==== Supplied records

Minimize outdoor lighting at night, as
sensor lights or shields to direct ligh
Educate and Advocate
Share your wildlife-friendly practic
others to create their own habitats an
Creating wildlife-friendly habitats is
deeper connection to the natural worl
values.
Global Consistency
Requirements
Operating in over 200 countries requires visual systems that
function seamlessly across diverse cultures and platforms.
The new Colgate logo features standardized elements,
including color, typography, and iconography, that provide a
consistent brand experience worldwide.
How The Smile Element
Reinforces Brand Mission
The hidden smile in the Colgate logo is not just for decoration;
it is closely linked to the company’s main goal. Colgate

========
==== Supplied records

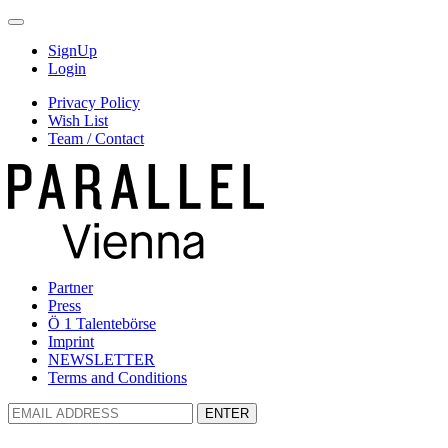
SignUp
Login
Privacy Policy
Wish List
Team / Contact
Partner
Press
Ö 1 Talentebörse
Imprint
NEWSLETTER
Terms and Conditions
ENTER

========

_Description of the task_
Find every line in the records that contains the word "habitats"; copy those lines.

_Answer below_
others to create their own habitats an
Creating wildlife-friendly habitats is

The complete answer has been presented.